_EXERCISE DIRECTIONS_
Each entry below is to be returned exactly, with any pictures left out.

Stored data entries
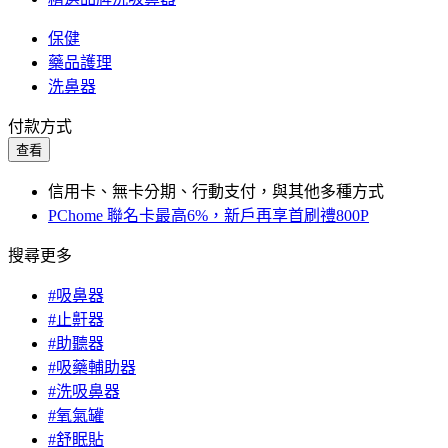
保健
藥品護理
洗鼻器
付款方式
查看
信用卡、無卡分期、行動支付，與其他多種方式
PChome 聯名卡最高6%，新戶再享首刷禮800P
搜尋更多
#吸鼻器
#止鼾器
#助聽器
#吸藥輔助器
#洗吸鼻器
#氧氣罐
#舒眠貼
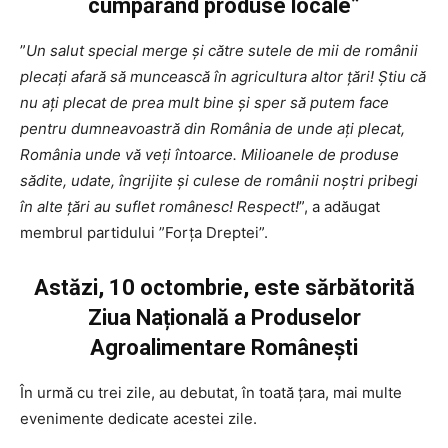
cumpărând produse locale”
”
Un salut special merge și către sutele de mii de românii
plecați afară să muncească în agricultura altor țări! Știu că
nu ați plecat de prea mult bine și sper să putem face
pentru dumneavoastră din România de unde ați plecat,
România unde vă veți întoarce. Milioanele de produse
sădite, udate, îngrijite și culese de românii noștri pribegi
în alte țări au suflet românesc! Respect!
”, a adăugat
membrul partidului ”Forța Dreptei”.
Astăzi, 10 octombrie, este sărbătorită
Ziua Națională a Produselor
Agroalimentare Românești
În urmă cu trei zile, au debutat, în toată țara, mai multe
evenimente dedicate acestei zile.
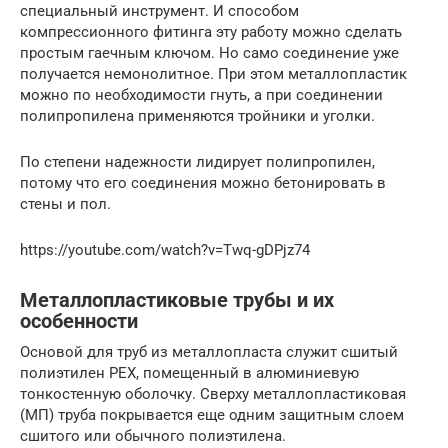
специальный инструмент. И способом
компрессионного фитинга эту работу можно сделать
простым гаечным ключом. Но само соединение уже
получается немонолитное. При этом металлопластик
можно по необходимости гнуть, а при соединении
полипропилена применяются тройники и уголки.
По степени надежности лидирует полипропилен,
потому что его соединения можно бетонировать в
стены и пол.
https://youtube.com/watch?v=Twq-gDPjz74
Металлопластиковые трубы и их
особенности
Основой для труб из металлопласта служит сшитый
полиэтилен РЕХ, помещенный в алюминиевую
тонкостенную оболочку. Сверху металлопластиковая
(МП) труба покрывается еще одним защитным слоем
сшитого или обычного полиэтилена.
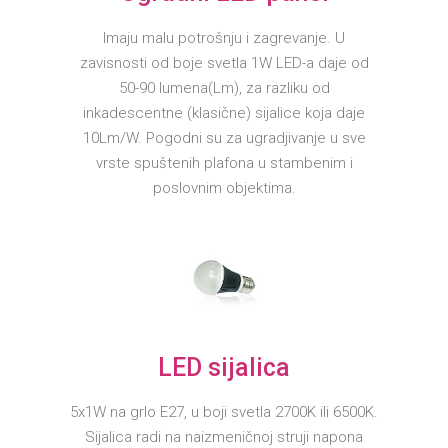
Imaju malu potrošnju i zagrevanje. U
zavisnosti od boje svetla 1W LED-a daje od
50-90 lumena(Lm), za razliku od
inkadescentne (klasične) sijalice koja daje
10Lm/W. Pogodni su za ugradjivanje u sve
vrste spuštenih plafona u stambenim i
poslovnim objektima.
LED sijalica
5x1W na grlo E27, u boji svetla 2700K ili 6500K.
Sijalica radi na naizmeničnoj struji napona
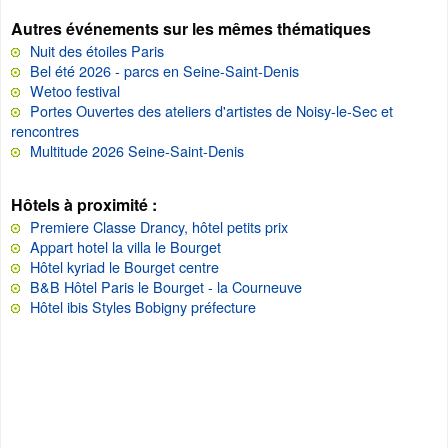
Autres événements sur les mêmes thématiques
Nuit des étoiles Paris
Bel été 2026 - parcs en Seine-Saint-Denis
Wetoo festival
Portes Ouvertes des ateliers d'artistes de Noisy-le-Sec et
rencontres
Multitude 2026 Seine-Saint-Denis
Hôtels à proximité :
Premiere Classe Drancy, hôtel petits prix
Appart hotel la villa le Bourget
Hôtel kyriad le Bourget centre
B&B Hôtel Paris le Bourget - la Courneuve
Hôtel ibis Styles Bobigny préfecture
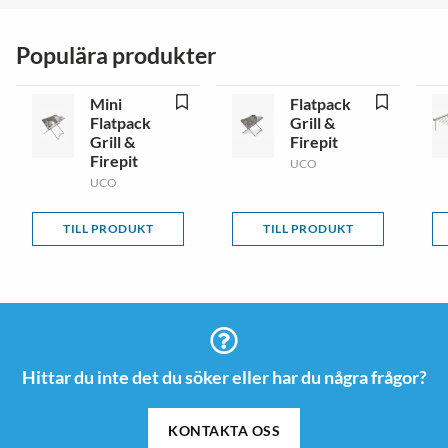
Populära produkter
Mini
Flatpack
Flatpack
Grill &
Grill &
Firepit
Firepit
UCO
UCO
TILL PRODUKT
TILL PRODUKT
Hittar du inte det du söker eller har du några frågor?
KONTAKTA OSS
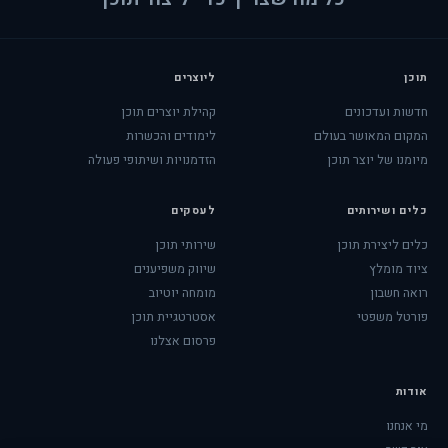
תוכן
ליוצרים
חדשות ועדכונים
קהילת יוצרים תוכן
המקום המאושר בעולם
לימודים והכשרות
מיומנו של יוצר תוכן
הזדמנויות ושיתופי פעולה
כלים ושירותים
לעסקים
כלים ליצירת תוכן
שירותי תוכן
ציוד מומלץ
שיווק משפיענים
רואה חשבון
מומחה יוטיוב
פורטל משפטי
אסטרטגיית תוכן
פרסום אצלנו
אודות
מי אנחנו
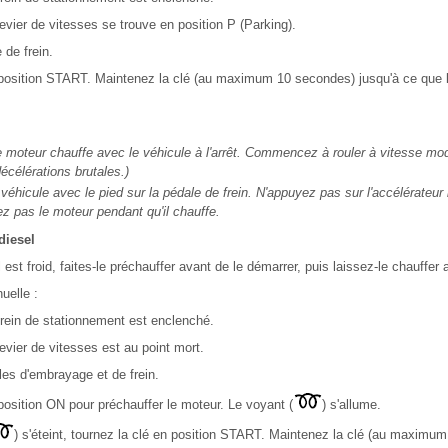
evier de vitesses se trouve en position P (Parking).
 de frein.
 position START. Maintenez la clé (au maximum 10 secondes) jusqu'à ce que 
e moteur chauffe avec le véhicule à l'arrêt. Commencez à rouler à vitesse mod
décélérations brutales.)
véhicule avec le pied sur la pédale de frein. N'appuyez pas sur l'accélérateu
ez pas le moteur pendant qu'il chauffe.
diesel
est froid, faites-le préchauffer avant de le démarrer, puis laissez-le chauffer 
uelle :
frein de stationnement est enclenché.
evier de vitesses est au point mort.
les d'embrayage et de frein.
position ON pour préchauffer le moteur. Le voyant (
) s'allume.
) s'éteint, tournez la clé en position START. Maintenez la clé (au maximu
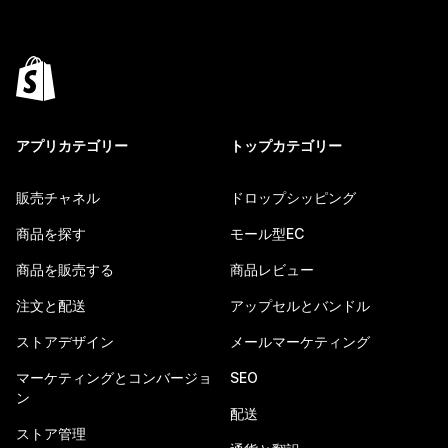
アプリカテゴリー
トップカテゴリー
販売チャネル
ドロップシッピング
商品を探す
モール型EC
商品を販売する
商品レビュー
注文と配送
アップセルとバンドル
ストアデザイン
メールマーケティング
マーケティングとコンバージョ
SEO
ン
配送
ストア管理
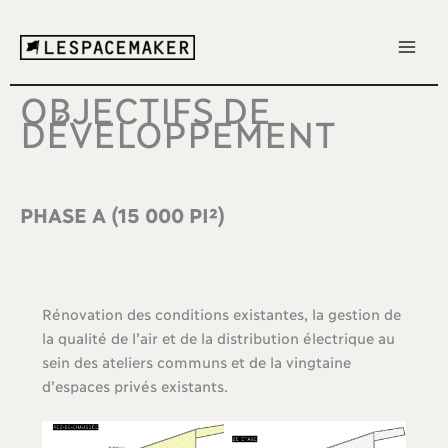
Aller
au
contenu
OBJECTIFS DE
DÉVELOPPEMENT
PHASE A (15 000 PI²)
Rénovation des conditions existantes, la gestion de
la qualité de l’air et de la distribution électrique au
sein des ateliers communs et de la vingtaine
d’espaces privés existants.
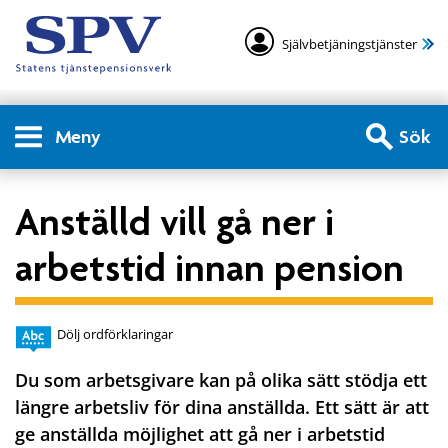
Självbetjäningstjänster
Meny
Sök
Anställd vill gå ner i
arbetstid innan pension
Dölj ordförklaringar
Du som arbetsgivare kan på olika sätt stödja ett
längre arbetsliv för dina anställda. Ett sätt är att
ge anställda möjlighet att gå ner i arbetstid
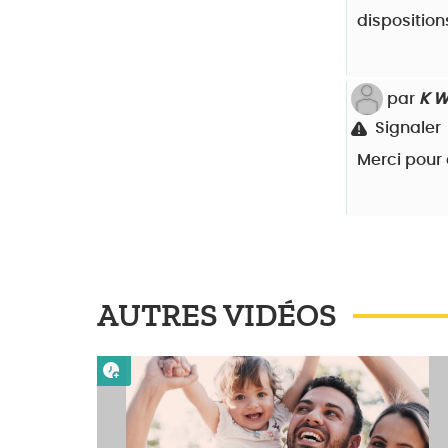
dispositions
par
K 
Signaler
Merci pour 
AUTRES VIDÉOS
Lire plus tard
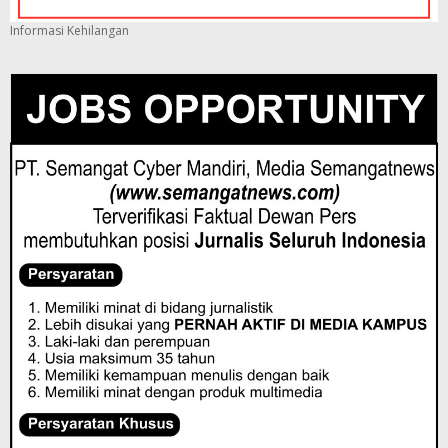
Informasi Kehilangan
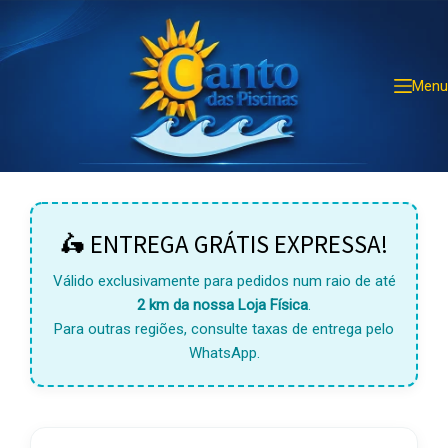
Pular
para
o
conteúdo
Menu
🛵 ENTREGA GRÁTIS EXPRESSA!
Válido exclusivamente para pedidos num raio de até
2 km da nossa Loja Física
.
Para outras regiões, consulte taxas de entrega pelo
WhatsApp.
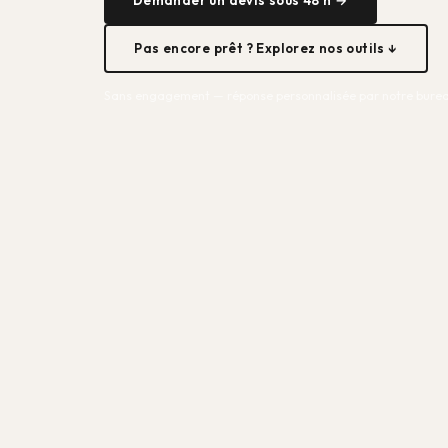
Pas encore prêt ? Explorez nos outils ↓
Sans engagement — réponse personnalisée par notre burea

_ANSWER SECTION_
保健
藥品護理
洗鼻器
付款方式
查看
信用卡、無卡分期、行動支付，與其他多種方式
PChome 聯名卡最高6%，新戶再享首刷禮800P
搜尋更多
#吸鼻器
#止鼾器
#助聽器
#吸藥輔助器
#洗吸鼻器
#氧氣罐
#舒眠貼
cumpărând produse locale”
”
Un salut special merge și către sutele de mii de românii
plecați afară să muncească în agricultura altor țări! Știu că
nu ați plecat de prea mult bine și sper să putem face
pentru dumneavoastră din România de unde ați plecat,
România unde vă veți întoarce. Milioanele de produse
sădite, udate, îngrijite și culese de românii noștri pribegi
în alte țări au suflet românesc! Respect!
”, a adăugat
membrul partidului ”Forța Dreptei”.
Astăzi, 10 octombrie, este sărbătorită
Ziua Națională a Produselor
Agroalimentare Românești
În urmă cu trei zile, au debutat, în toată țara, mai multe
evenimente dedicate acestei zile.
специальный инструмент. И способом
компрессионного фитинга эту работу можно сделать
простым гаечным ключом. Но само соединение уже
получается немонолитное. При этом металлопластик
можно по необходимости гнуть, а при соединении
полипропилена применяются тройники и уголки.
По степени надежности лидирует полипропилен,
потому что его соединения можно бетонировать в
стены и пол.
https://youtube.com/watch?v=Twq-gDPjz74
Металлопластиковые трубы и их
особенности
Основой для труб из металлопласта служит сшитый
полиэтилен РЕХ, помещенный в алюминиевую
тонкостенную оболочку. Сверху металлопластиковая
(МП) труба покрывается еще одним защитным слоем
сшитого или обычного полиэтилена.
Imaju malu potrošnju i zagrevanje. U
zavisnosti od boje svetla 1W LED-a daje od
50-90 lumena(Lm), za razliku od
inkadescentne (klasične) sijalice koja daje
10Lm/W. Pogodni su za ugradjivanje u sve
vrste spuštenih plafona u stambenim i
poslovnim objektima.
LED sijalica
5x1W na grlo E27, u boji svetla 2700K ili 6500K.
Sijalica radi na naizmeničnoj struji napona
Autres événements sur les mêmes thématiques
Nuit des étoiles Paris
Bel été 2026 - parcs en Seine-Saint-Denis
Wetoo festival
Portes Ouvertes des ateliers d'artistes de Noisy-le-Sec et
rencontres
Multitude 2026 Seine-Saint-Denis
Hôtels à proximité :
Premiere Classe Drancy, hôtel petits prix
Appart hotel la villa le Bourget
Hôtel kyriad le Bourget centre
B&B Hôtel Paris le Bourget - la Courneuve
Hôtel ibis Styles Bobigny préfecture
Populära produkter
Mini
Flatpack
Flatpack
Grill &
Grill &
Firepit
Firepit
UCO
UCO
TILL PRODUKT
TILL PRODUKT
Hittar du inte det du söker eller har du några frågor?
KONTAKTA OSS
תוכן
ליוצרים
חדשות ועדכונים
קהילת יוצרים תוכן
המקום המאושר בעולם
לימודים והכשרות
מיומנו של יוצר תוכן
הזדמנויות ושיתופי פעולה
כלים ושירותים
לעסקים
כלים ליצירת תוכן
שירותי תוכן
ציוד מומלץ
שיווק משפיענים
רואה חשבון
מומחה יוטיוב
פורטל משפטי
אסטרטגיית תוכן
פרסום אצלנו
אודות
מי אנחנו
evier de vitesses se trouve en position P (Parking).
 de frein.
 position START. Maintenez la clé (au maximum 10 secondes) jusqu'à ce que 
e moteur chauffe avec le véhicule à l'arrêt. Commencez à rouler à vitesse mod
décélérations brutales.)
véhicule avec le pied sur la pédale de frein. N'appuyez pas sur l'accélérateu
ez pas le moteur pendant qu'il chauffe.
diesel
est froid, faites-le préchauffer avant de le démarrer, puis laissez-le chauffer 
uelle :
frein de stationnement est enclenché.
evier de vitesses est au point mort.
les d'embrayage et de frein.
position ON pour préchauffer le moteur. Le voyant (
) s'allume.
) s'éteint, tournez la clé en position START. Maintenez la clé (au maximu
アプリカテゴリー
トップカテゴリー
販売チャネル
ドロップシッピング
商品を探す
モール型EC
商品を販売する
商品レビュー
注文と配送
アップセルとバンドル
ストアデザイン
メールマーケティング
マーケティングとコンバージョ
SEO
ン
配送
ストア管理
Aller
au
contenu
OBJECTIFS DE
DÉVELOPPEMENT
PHASE A (15 000 PI²)
Rénovation des conditions existantes, la gestion de
la qualité de l’air et de la distribution électrique au
sein des ateliers communs et de la vingtaine
d’espaces privés existants.
Självbetjäningstjänster
Meny
Sök
Anställd vill gå ner i
arbetstid innan pension
Dölj ordförklaringar
Du som arbetsgivare kan på olika sätt stödja ett
längre arbetsliv för dina anställda. Ett sätt är att
ge anställda möjlighet att gå ner i arbetstid
dispositions
par
K 
Signaler
Merci pour 
AUTRES VIDÉOS
Lire plus tard
Informasi Kehilangan
Pular
para
o
conteúdo
Menu
🛵 ENTREGA GRÁTIS EXPRESSA!
Válido exclusivamente para pedidos num raio de até
2 km da nossa Loja Física
.
Para outras regiões, consulte taxas de entrega pelo
WhatsApp.
Pas encore prêt ? Explorez nos outils ↓
Sans engagement — réponse personnalisée par notre burea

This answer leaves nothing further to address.